A case study is an in-depth report on a single person, a small group or a process. A case study can tell a persuasive story about the impact and effectiveness of your service. Click here for more advice on how to write one.
Brief introduction (2 – 5 sentences)
Set the scene. Introduce the person who is the subject of the case study, which program or service they worked with and the presenting issue (the reason they contacted, or were referred to, your service).
eg: Susan contacted our counselling service asking for support to deal with anxiety and depression. She had been experiencing this problem for 10 months and felt its impact on her life was becoming ‘severe’.
Describe the client you are writing about, their general background and history. You would include a pseudonym (false name), their age, relationship or family status, occupation.
eg: Susan is a 35-year-old mother of three young children (aged 10, 8 and 4). She lives with her children and her partner in what she describes as a ‘good and supportive’ relationship. Prior to the birth of her youngest child Susan worked as a payroll officer for a charity. She had liked her work because she felt she was helping people, but she stopped working when she found herself too busy with the demands of three young children. She hopes to return to work when they are a little older. Susan’s mother died last year. Her father is in poor health but lives nearby and visits her often.
NOTE: Make sure you manage the confidentiality issues. Tasmania is a small place – too much information can make someone readily identifiable. It is common place to give someone a different name (a pseudonym) to ensure additional confidentiality.
The problem or issue
Describe the problem or issue which is the reason the person is using your service and then explain the impact the problem has had on their life. You might include details of the person’s history with the problem and any other attempts to get support to deal with it. This information should be given in chronological order.
eg: Susan contacted our service in April 2015 seeking support to deal with anxiety and depression which she described as ‘severe’. This problem had begun 12 months earlier after the death of her mother, whom she loved very much.
Since her mother died Susan says she has felt sad all the time, and has difficulty sleeping, no energy and no interest in the activities that normally give her pleasure, such as volunteering at her children’s school, shopping and spending time with her family and friends.
Susan is also experiencing anxiety. In November 2013 she realised that she was too anxious to leave the house and was increasingly fearful for the children’s safety when they were not at home. Susan says that this fear kept growing until by February she was ringing the children’s school three or four times a day to check they were safe.
Hint: While the description of the presenting problem might be quite recent, telling someone’s history takes you back in time. You can help the reader understand the sequence of events by doing three things:
- After you have initially explained the problem that brought the client to your service), tell the history in the order in which it happened, starting with most distant past events.

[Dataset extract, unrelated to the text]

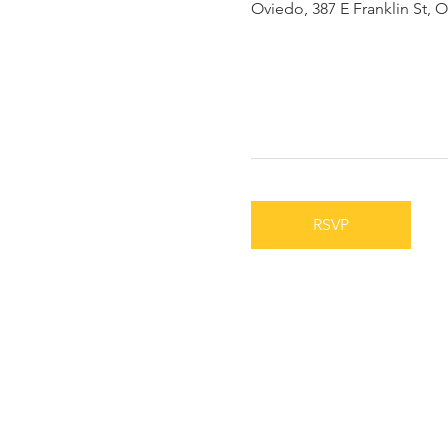
Oviedo, 387 E Franklin St, 
RSVP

- Use grammar, especially tenses carefully. See, for example, Susan is experiencing anxiety…she was ringing the children’s school…
- Use specific dates where you can.
The response to the problem or issue
Describe the services provided, or the approach that was used. You should also explain the short-term and long-term goals your service and the client were working towards.

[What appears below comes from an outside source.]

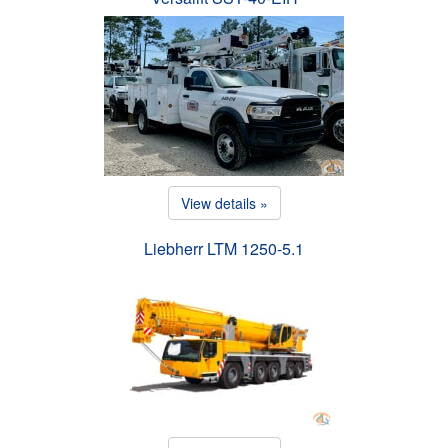
View details »
Liebherr LTM 1250-5.1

Eg: Susan was offered six counselling sessions. The counsellor worked with her using cognitive behavioural therapy, through which they explored the thinking patterns which were underlying the emotions Susan was experiencing. Working with the counsellor Susan set goals for her sessions and for herself. Susan’s short term goals were to overcome her fear of leaving the house and get to the counselling service, and to be able to build on this with some small excursions into the community. Her long term goal was to experience a reduction in her sense of helplessness around the anxiety she was experiencing.
Describe the outcome of the work and the longer-term outlook for this person. Describe how this outcomes data was gathered (eg, interview, focus group, survey data, observation by staff members). You may wish to acknowledge the role played by other services, or other influences on the client’s life which also supported them to achieve these outcomes at this point in the case study. It is important to take credit where it is due but not to ‘over claim’.
Eg: in her final session Susan completed an assessment. It showed that she was feeling less anxious about her own and her children’s safety and more hopeful about her future. Susan also shared that she had successfully attended a number of social events away from her home. She was planning to volunteer to help at her children’s school to ‘get that back on its old footing’.
A very brief conclusion should sum up the information about the client, what the problem or issue was and the results arising from the services provided by your organisation.
Eg: Susan said she felt the counselling service had been helpful in dealing with anxiety and depression which she had felt was ‘severe’ and which was having a very negative affect on her life. Since overcoming these problems Susan said she felt able to ‘go back to her old life’.